----- Data extracts

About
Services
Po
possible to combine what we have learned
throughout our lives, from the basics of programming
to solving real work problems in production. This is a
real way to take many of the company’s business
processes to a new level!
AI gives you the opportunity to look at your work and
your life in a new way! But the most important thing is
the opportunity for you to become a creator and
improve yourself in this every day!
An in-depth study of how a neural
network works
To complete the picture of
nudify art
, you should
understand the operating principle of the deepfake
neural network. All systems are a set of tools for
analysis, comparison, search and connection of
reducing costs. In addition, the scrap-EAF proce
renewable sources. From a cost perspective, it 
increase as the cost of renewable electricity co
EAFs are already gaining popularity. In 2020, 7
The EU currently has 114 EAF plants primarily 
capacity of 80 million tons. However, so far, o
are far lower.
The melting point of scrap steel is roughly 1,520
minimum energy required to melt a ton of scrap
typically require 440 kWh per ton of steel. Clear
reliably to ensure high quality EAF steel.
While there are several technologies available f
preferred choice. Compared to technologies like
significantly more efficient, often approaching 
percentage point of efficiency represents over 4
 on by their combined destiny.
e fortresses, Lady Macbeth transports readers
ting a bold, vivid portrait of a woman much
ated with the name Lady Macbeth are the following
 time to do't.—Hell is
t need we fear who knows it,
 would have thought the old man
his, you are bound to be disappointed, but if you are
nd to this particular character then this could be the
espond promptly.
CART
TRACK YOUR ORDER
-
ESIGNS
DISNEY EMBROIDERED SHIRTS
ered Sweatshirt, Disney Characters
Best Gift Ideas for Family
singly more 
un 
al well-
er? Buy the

----------
----- Data extracts

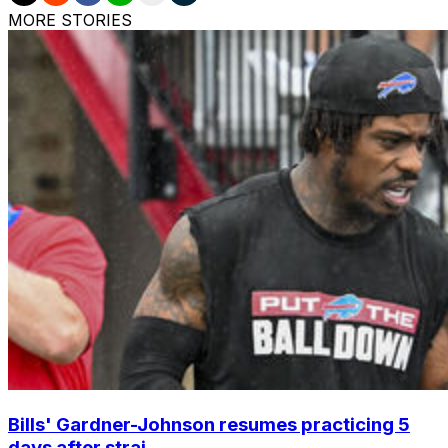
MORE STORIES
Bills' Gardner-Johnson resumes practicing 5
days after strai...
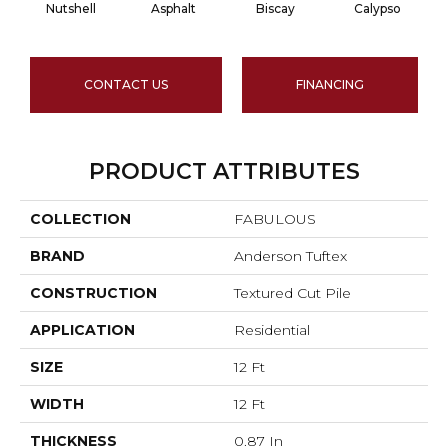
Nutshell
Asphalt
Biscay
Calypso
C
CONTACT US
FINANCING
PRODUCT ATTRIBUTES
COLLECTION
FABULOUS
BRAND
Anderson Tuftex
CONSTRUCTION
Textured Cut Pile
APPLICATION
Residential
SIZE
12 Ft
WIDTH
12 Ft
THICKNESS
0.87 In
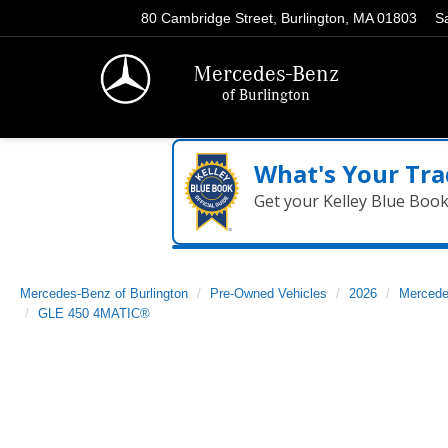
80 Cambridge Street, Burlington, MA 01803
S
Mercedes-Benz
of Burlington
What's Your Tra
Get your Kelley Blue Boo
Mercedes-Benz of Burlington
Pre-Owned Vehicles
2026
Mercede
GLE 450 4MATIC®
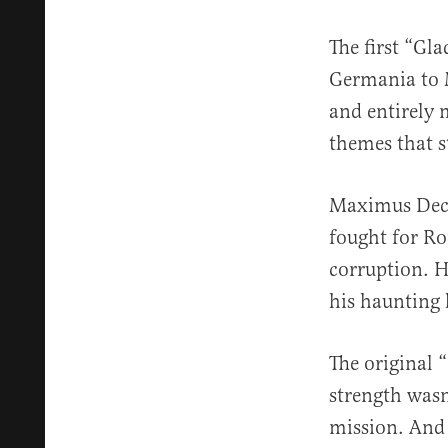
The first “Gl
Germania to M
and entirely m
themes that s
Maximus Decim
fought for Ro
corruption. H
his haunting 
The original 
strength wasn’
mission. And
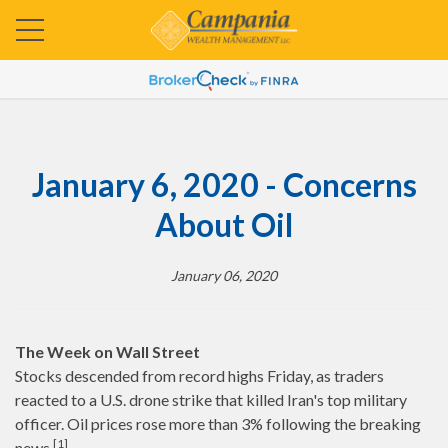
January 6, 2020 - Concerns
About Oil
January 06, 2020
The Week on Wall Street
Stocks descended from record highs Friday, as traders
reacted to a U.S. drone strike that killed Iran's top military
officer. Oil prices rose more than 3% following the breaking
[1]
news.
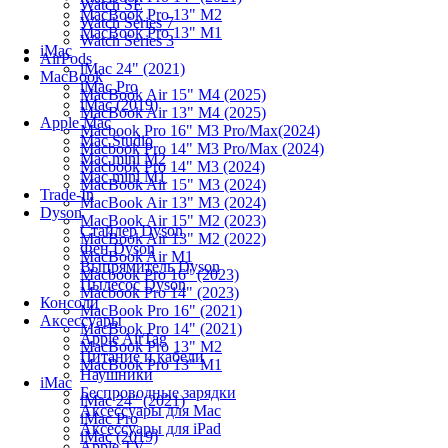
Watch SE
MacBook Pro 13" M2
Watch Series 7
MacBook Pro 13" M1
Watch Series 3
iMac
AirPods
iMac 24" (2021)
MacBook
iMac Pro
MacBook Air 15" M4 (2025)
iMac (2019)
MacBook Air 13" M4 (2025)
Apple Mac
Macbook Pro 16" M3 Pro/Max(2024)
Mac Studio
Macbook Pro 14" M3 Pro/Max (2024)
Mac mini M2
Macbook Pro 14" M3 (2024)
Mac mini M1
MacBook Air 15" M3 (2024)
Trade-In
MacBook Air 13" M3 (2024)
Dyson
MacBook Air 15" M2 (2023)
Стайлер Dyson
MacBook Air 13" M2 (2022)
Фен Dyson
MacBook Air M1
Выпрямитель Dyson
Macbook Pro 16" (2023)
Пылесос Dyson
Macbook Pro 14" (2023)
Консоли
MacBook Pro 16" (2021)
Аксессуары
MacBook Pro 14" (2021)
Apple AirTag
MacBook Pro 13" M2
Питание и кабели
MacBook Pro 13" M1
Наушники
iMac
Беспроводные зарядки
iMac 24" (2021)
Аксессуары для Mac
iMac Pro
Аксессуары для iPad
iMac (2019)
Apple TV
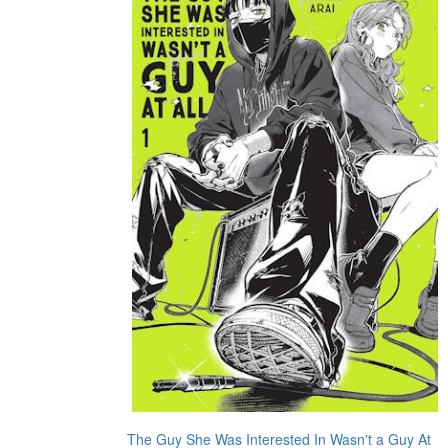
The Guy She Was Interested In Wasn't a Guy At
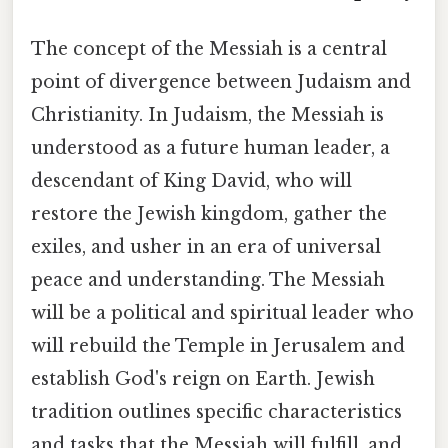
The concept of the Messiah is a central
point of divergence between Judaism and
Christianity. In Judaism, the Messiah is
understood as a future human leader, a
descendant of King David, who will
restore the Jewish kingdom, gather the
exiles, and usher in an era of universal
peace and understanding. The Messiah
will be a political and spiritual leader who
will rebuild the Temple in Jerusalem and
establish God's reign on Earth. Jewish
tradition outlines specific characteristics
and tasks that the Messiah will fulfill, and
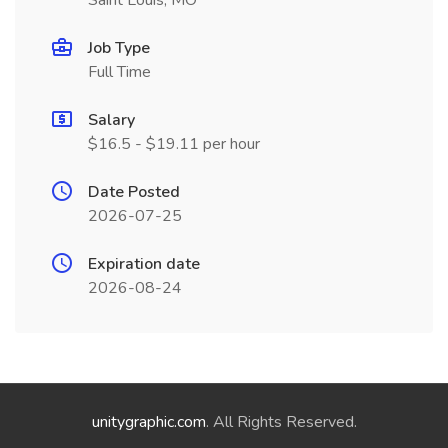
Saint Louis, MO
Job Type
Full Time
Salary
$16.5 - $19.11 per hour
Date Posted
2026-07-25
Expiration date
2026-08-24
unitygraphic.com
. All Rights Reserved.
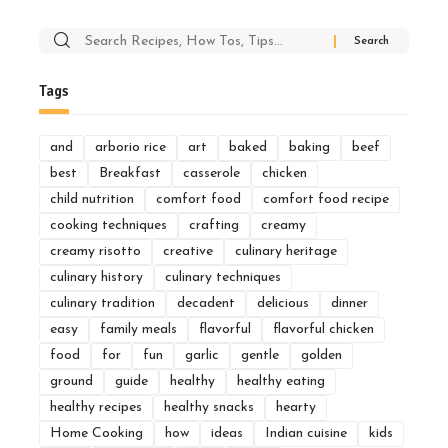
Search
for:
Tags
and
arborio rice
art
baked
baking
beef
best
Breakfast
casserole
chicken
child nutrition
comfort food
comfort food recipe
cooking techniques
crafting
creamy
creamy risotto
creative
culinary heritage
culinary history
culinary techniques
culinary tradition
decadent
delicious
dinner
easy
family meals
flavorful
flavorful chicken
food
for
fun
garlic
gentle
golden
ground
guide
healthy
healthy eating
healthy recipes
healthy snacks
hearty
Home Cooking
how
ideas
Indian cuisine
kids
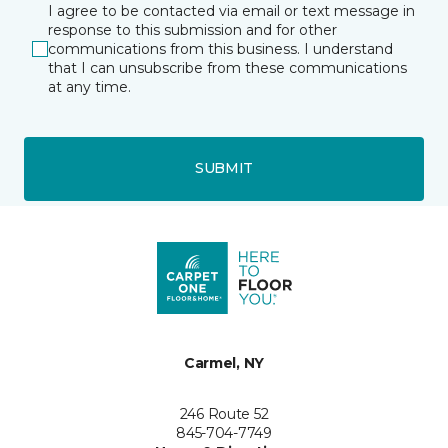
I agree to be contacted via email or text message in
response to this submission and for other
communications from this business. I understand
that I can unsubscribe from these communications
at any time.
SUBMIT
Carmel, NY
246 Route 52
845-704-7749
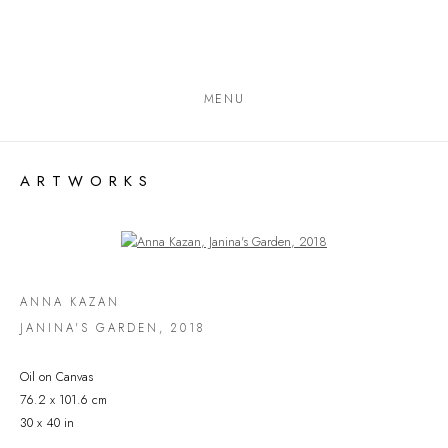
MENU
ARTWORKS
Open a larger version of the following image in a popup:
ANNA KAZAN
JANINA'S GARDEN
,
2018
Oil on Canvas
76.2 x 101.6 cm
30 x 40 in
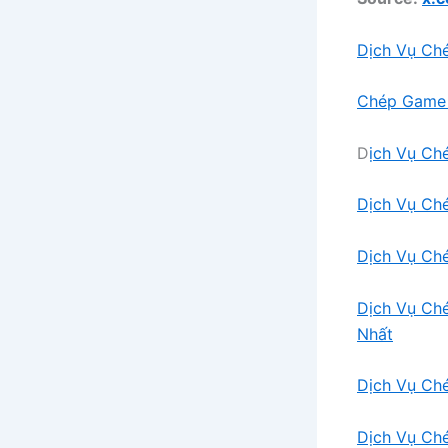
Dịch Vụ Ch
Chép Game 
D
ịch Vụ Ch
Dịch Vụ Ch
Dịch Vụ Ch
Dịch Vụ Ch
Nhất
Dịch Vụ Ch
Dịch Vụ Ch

----------

Exercise aim: Where a line above holds the word "Judaism", copy it.

Solution for this exercise:
point of divergence between Judaism and
Christianity. In Judaism, the Messiah is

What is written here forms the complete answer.